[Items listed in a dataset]
──────────────────────────────
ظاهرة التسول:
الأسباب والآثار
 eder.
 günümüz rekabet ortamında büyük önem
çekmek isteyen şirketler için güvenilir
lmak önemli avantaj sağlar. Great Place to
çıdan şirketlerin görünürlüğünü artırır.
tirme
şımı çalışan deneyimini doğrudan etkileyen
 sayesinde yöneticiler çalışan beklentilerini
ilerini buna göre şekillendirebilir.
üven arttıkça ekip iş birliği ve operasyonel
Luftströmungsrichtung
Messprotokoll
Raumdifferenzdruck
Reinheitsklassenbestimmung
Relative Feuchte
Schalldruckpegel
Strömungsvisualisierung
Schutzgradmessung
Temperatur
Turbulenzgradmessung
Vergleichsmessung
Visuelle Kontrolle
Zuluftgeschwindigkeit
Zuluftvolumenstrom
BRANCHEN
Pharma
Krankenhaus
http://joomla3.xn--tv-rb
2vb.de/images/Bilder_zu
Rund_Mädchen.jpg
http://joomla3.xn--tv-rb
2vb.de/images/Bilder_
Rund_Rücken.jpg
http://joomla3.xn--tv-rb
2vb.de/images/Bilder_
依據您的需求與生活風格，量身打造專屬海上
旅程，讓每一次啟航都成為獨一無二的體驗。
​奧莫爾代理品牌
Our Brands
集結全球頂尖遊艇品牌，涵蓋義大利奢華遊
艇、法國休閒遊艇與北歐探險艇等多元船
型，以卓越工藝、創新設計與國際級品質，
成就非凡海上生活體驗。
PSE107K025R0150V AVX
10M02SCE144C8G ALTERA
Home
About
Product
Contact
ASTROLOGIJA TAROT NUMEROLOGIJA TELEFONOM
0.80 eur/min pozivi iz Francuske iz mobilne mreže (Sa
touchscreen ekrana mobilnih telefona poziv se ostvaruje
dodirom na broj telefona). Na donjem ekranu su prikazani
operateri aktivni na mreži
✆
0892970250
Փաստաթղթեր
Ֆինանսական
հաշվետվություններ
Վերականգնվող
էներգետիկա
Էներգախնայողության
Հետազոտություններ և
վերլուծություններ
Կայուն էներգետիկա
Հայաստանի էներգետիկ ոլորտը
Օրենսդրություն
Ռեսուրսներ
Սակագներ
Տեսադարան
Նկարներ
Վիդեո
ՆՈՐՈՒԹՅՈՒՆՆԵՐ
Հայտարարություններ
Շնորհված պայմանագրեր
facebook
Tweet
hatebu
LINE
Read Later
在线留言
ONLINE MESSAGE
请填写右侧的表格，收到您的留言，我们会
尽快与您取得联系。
──────────────────────────────
Transcribe exactly, and only, the lines that extend from the one containing "Օրենսդրություն" to the end of the records above, inclusive of both.

• Exercise answer:
Օրենսդրություն
Ռեսուրսներ
Սակագներ
Տեսադարան
Նկարներ
Վիդեո
ՆՈՐՈՒԹՅՈՒՆՆԵՐ
Հայտարարություններ
Շնորհված պայմանագրեր
facebook
Tweet
hatebu
LINE
Read Later
在线留言
ONLINE MESSAGE
请填写右侧的表格，收到您的留言，我们会
尽快与您取得联系。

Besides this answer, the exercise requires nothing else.